Als dit streaming was geweest, was ik vermoedelijk weggezapt. De single was de enige ballade en verder stond er niet rechttoe hardrock/metal of sferische new wave op, mijn favoriete oormaaltijden in 1981. Maar het was vinyl. Ik had nauwelijks platen en voor het lenen uit de bieb was betaald met mijn fietsverslindende krantenwijk.
Dus zette ik ‘m nogmaals op. En nog een keer. Etcetera. Geleidelijk wende ik aan de nieuwe wereld die ik was ingestapt, om uiteindelijk tot de conclusie te komen dat dit ge-ni-aal was.
Ik zou meer symfonische rock gaan ontdekken, of progrock zoals het tegenwoordig wordt genoemd. Toch blijft dit mijn favo band in dit genre. Sterker nog, als ik naar een onbewoond eiland mét elektriciteit zou worden verbannen met als enige gunst het meenemen van één album, dan zou het er eentje van Kansas zijn. De redenen hiervoor klinken allemaal op
Point of Know Return (mooie woordspeling vind ik dit nog altijd, een mini-levenswijsheid die je op kruispunten in je leven tegenkomt).

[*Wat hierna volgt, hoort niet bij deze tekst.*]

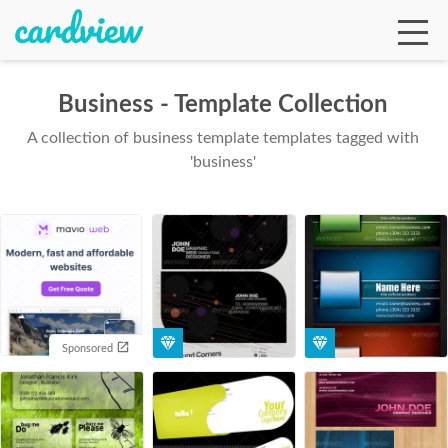
Business - Template Collection
A collection of business template templates tagged with
Ga
'business'
Te
De
Sponsored
Ab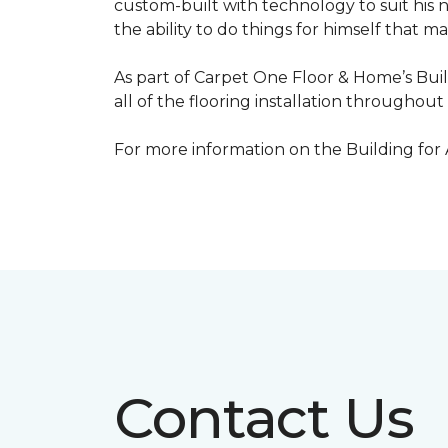
custom-built with technology to suit his 
the ability to do things for himself that m
As part of Carpet One Floor & Home’s Bui
all of the flooring installation throughou
For more information on the Building for
Contact Us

Ten eerste de geniale composities van vooral Kerry Livgren, waarin ingewikkelde muzikale hoogstandjes rijkelijk samengaan met pakkende melodieën. Dan de magnifieke stem van Steve Walsh, helder met soms een rauw randje, vól emotie. Vervolgens het briljante, soms furieuze drumwerk van Phil Ehart; ik kan een Kansasplaat opzetten om alleen maar daarop te letten. En ook de heerlijke toetsen- (Walsh en Livgren) en gitaarpartijen (Rich Williams en Livgren), die ingenieus en toch pakkend zijn, op
Sparks of the Tempest zelfs funky. Minder opvallend is het basspel van Dave Hope, die knap de brug slaat van ingewikkelde drumpatronen naar de melodieën van de anderen. Daarbij de teksten van Livgren, die bezig was met een zoektocht naar de zin van zijn bestaan en dat fraai verwoordt, zonder zweverig te worden (zoals
Hopelessly Human). Als uitsmijter noem ik het vioolspel van Robbie Steinhardt, de man die eveneens gezegend was met een prachtige stem; lager dan die van Walsh, waardoor er een heerlijk contrast ontstond.
De heldere productie van Jeff Glixman en de fraaie binnenhoes met enkele geintjes wat betreft de gebruikte instrumenten, maken dit alles af. Sommige keyboardgeluiden klinken met hedendaagse oren ouderwets, maar dat dachten we ooit ook van het hammondorgel of het wah-wahpedaal.
In
Seeds of Change, de biografie van Kerry Livgren, vertelt hij dat
Dust in the Wind ontstond als een tokkeloefening en dat zijn vrouw hem aanspoorde het voor Kansas te gebruiken. Het leverde pardoes de door platenmaatschappijen Kirshner/CBS fel begeerde hitsingle op.
Favoriete nummers kiezen valt mij zwaar. Vandaag zijn dat het gecompliceerde
Closet Chronicles,
Lightning’s Hand met dreigende zang van Steinhardt en het weemoedige
Nobody’s Home met deels een oneven maatsoort.
Een album dat nooit verveelt en het begin werd van een verzameling van hun werk op vinyl, cd en dvd. Bovenaan mijn wenslijstje staan momenteel de moeilijk te verkrijgen biografie van Livgren én het
onlangs verschenen soloalbum van de dit jaar overleden Robbie Steinhardt.